The destruction of Malaysian Airlines flight MH17 is one of the most appalling news stories within memory. A commercial airliner cruising six miles in the air, destroyed instantaneously by a surface to air missile–like September 11, I am afraid this event will permanently erode our sense of security.
I agree with what Paul wrote this morning: the downing of MH17 should have serious consequences, but probably won’t. Here are a couple of additional, modest observations.
First, the responsible parties were pro-Russian separatists in eastern Ukraine. Their reckless incompetence was staggering. They didn’t mean to shoot down a commercial airliner; they did it by mistake. In the transcripts of their cell phone conversations that have been made public, they sound like morons. And yet they had access to a sophisticated surface to air missile, capable of seeking out and destroying an airplane six miles high.

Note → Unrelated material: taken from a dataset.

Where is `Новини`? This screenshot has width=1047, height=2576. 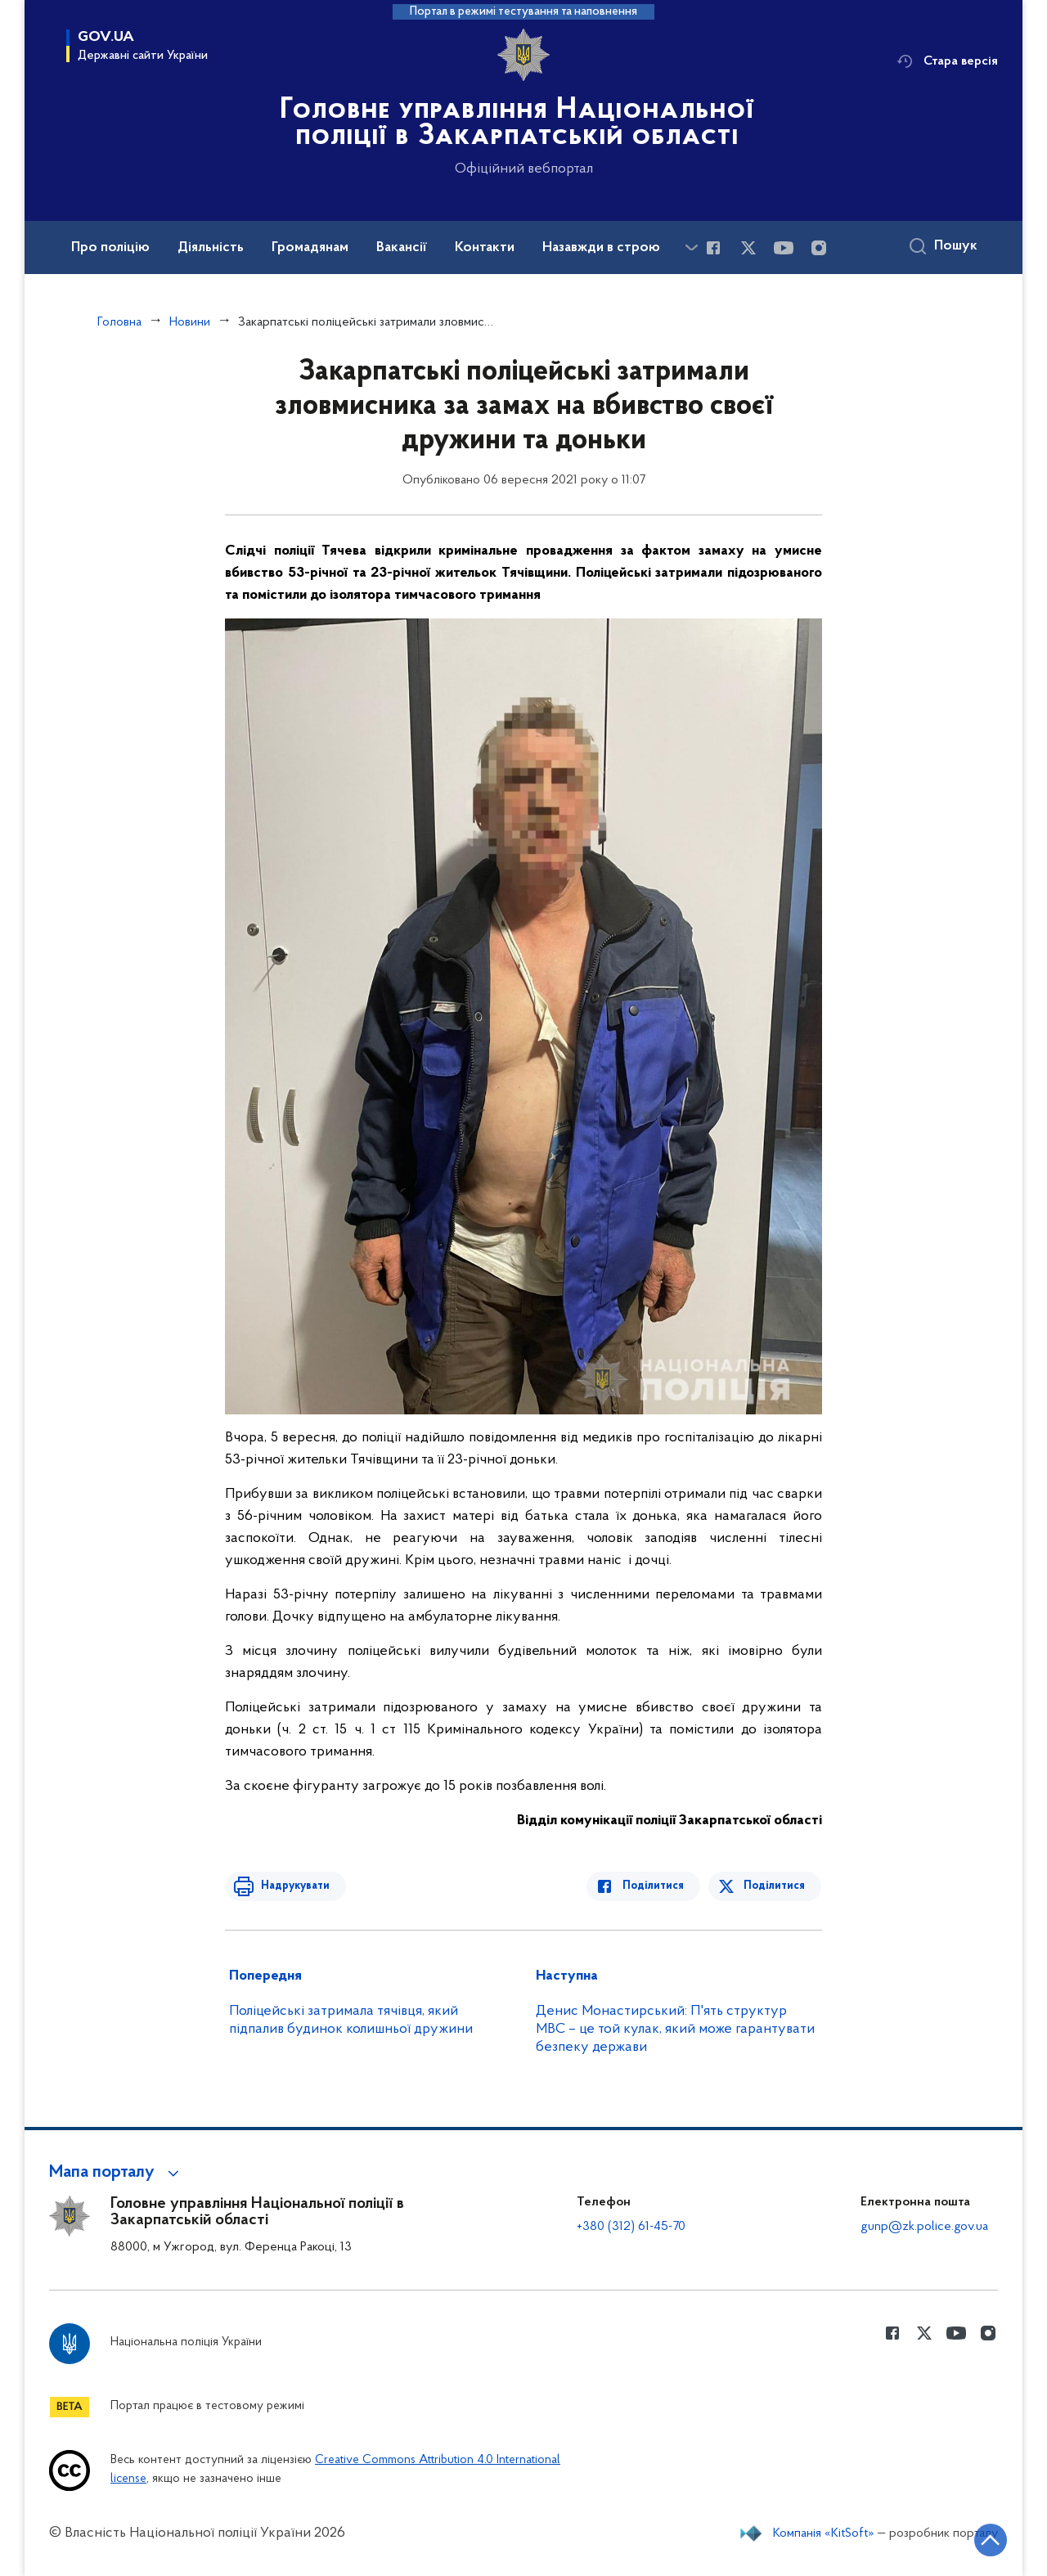 Новини is located at coordinates (189, 322).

In this particular case, they got the missile from Vladimir Putin’s Russia. But there are other sources of such weaponry. Given the increasing ubiquity of massively destructive weapons, whether conventional like a surface to air missile or nuclear, biological or chemical–not to mention the worse weapons that have not yet been devised–it is hard to escape the conclusion that outrages like the destruction of MH17 are inevitable, and that their frequency can only increase. As I recall, John Kerry said during the 2004 campaign that terrorist attacks, being rare, are a “nuisance.” It remains to be seen how the civilized world will deal with a seemingly endless series of increasingly devastating attacks, whether by terrorists, states, or in-between entities like the Ukrainian rebels.
Second, it is remarkable that within a matter of hours if not minutes after the event, the Ukrainian government was able to release tapes of the rebels’ telephone conversations. Who knew that Ukraine had this sort of capability? Or maybe it wasn’t Ukraine at all, but the NSA that was listening to the pro-Russian separatists, and gave the recordings to the authorities in Kiev.
In this instance, I have no problem with the eavesdropping. But it reinforces, once again, the fact that the only reason why you and I enjoy any privacy is that no one cares much what we do. The loss of privacy is just one more regrettable fact about the modern world, much like the ever-increasing risk of random (from the perspective of the victims) violence.